Re: IDs - make them case sensitive from Rick Jelliffe on 1997-06-27 (w3c-sgml-wg@w3.org from June 1997)

From: Rick Jelliffe <ricko@allette.com.au>
Date: Sat, 28 Jun 1997 04:00:16 +1000
To: <w3c-sgml-wg@w3.org>
Message-Id: <199706271823.EAA11037@jawa.chilli.net.au>
> From: Bert Bos <bert@w3.org>

> A proposal:
> 
> * Make the values of ID attributes case-sensitive

It is a fair proposal, and a well-troden path. The basic reason
why not is that it introduces a whole new class of frustrating 
errors for users, especially users coming from the PC world, who
assume that identifiers are case-insensitive as a matter of course.
 
> The HTML WG recently studied the issue. In summary:
> 
>   - current browsers don't consider <A NAME="xxx"> to be a
>     target for <A HREF="#XXX">

In SGML, in most DTDs entity references are case sensistive
(to get a difference between &Aumlaut; and &aumlaut;), but
other names (e.g. the GIs of elements aren't).  Of course,
SGML lets you pick the case behaviour, and after 10 years
people still predominantly choose case-insensitive names.

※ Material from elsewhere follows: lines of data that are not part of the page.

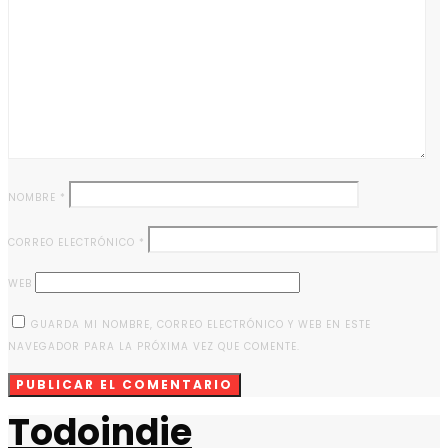
NOMBRE
*
CORREO ELECTRÓNICO
*
WEB
GUARDA MI NOMBRE, CORREO ELECTRÓNICO Y WEB EN ESTE
NAVEGADOR PARA LA PRÓXIMA VEZ QUE COMENTE.
Todoindie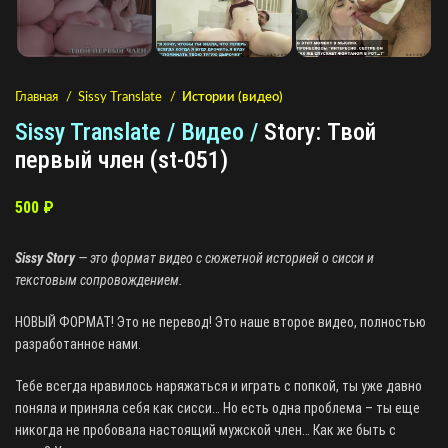
Главная
Sissy Translate
Истории (видео)
Sissy Translate / Видео /
Story: Твой
первый член (st-051)
500
₽
Sissy Story
— это формат видео с сюжетной историей о сисси и
текстовым сопровождением.
НОВЫЙ ФОРМАТ! Это не перевод! Это наше второе видео, полностью
разработанное нами.
Тебе всегда нравилось наряжаться и играть с попкой, ты уже давно
поняла и приняла себя как сисси… Но есть одна проблема – ты еще
никогда не пробовала настоящий мужской член… Как же быть с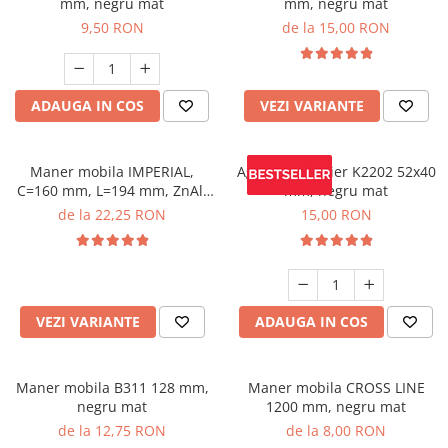
mm, negru mat
mm, negru mat
9,50 RON
de la 15,00 RON
ADAUGA IN COS
VEZI VARIANTE
Maner mobila IMPERIAL,
Agatatoare cuier K2202 52x40
C=160 mm, L=194 mm, ZnAl,
mm, negru mat
brushed gold
de la 22,25 RON
15,00 RON
VEZI VARIANTE
ADAUGA IN COS
Maner mobila B311 128 mm,
Maner mobila CROSS LINE
negru mat
1200 mm, negru mat
de la 12,75 RON
de la 8,00 RON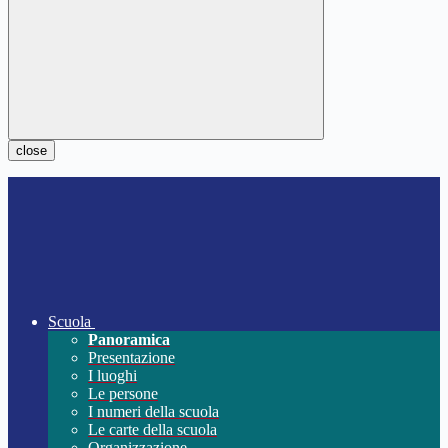
close
Scuola
Panoramica
Presentazione
I luoghi
Le persone
I numeri della scuola
Le carte della scuola
Organizzazione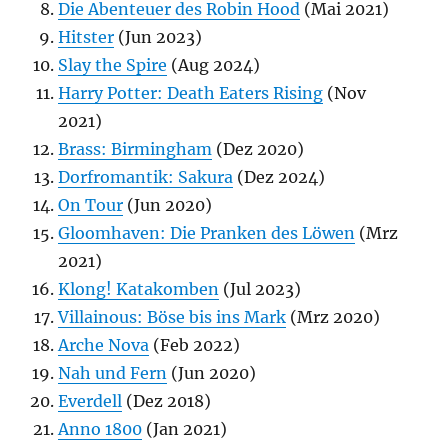
Die Abenteuer des Robin Hood
(Mai 2021)
Hitster
(Jun 2023)
Slay the Spire
(Aug 2024)
Harry Potter: Death Eaters Rising
(Nov
2021)
Brass: Birmingham
(Dez 2020)
Dorfromantik: Sakura
(Dez 2024)
On Tour
(Jun 2020)
Gloomhaven: Die Pranken des Löwen
(Mrz
2021)
Klong! Katakomben
(Jul 2023)
Villainous: Böse bis ins Mark
(Mrz 2020)
Arche Nova
(Feb 2022)
Nah und Fern
(Jun 2020)
Everdell
(Dez 2018)
Anno 1800
(Jan 2021)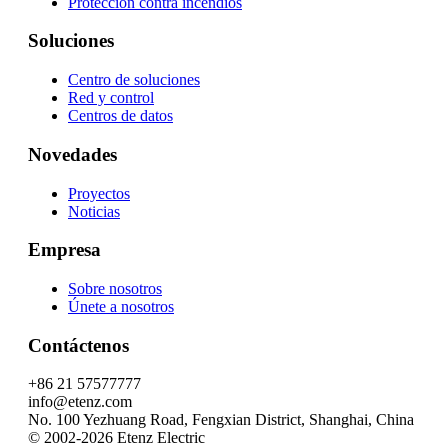
Protección contra incendios
Soluciones
Centro de soluciones
Red y control
Centros de datos
Novedades
Proyectos
Noticias
Empresa
Sobre nosotros
Únete a nosotros
Contáctenos
+86 21 57577777
info@etenz.com
No. 100 Yezhuang Road, Fengxian District, Shanghai, China
©
2002-2026
Etenz Electric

>   - there is no way to determine the language of an ID,
>     therefore the case-mapping rules aren't known either.
>     Any mapping rule will surprise some people.

Software that is predictable will surprise some people :-)

The Unicode 2.0 book (p.4-2) notes "in general, the vast majority
of case mappings are uniform accross languages".  

We discussed the issue (at WG8 in 1995) of whether SGML 
should allow more sophisticated kinds of case mapping 
(e.g. many to single), and we found that no national body 
wanted to request it. The  general consensus was that 
to have more complex rules, just to handle a few abberrant 
case mappings was not worth complicating the SGML declaration 
more over.  And especially if each problem occurred for 
only a single nation's script, and if each needed
a different syntax.

>   - case-sensitivity is easy to explain and avoids
>     surprises (e.g., people find it easy to see a
>     difference between A and a, much easier than between
>     full-width/half-width letters in Japanese, or
>     precomposed letters and floating accents, e.g....)

In the particular case of the full-width and half-width 
alphabets and katakana, only one set is allowed in the 
SGML declaration I have sent in. (All compatability zone
characters are dropped.)
 
>   - case-insensitive mapping is hard to implement;
>     it needs a few dozen Kb of tables in Java.

We are using the standard Unicode case-mapping, I believe.
JDK 1.1 comes with Unicode case functions in java.lang.character.

>   - the repertoire of Unicode/ISO-10646 is open-ended: more
>     letters will be added later, but with case-insensitive
>     mapping, the implementations won't have to change.

I have always pushed that XML naming rules stick with just the
characters that appear in common words and are in non-surrogate, 
non-compatability zone Unicode.  Native Language Markup does not
demand that all words be available, just a minimum set.  

> The well-known problem cases are the dotless-i of Turkish, the
sharp-s
> of German, the uncertainty over dropping accents from uppercase
letters
> in French.

But Germans know they have a problem with computers and the sharp-s,
and
Turks know their eyes are dotty. I don't know what the French think
about
their accents, but I'd imagine it is the same.  

As far as the Turkish I goes, I'd much prefer to say they all four are
the 
same character.  But we should defer to the Unicode people: it is their
game.

In English, we don't really complain because we cannot have spaces 
in our names, even though it produces somewhat artificial strings;
the Germans may smile at us pityingly and pat themselves on their
backs for having  an agglutinating language.  In English we care that
we can use alphabetics and that we can at least make sense of our 
identifiers.   

I think people know that universality gives more immediate results,
even
if there are still a few bumps for most nations. 


Rick Jelliffe
Received on Friday, 27 June 1997 14:24:09 UTC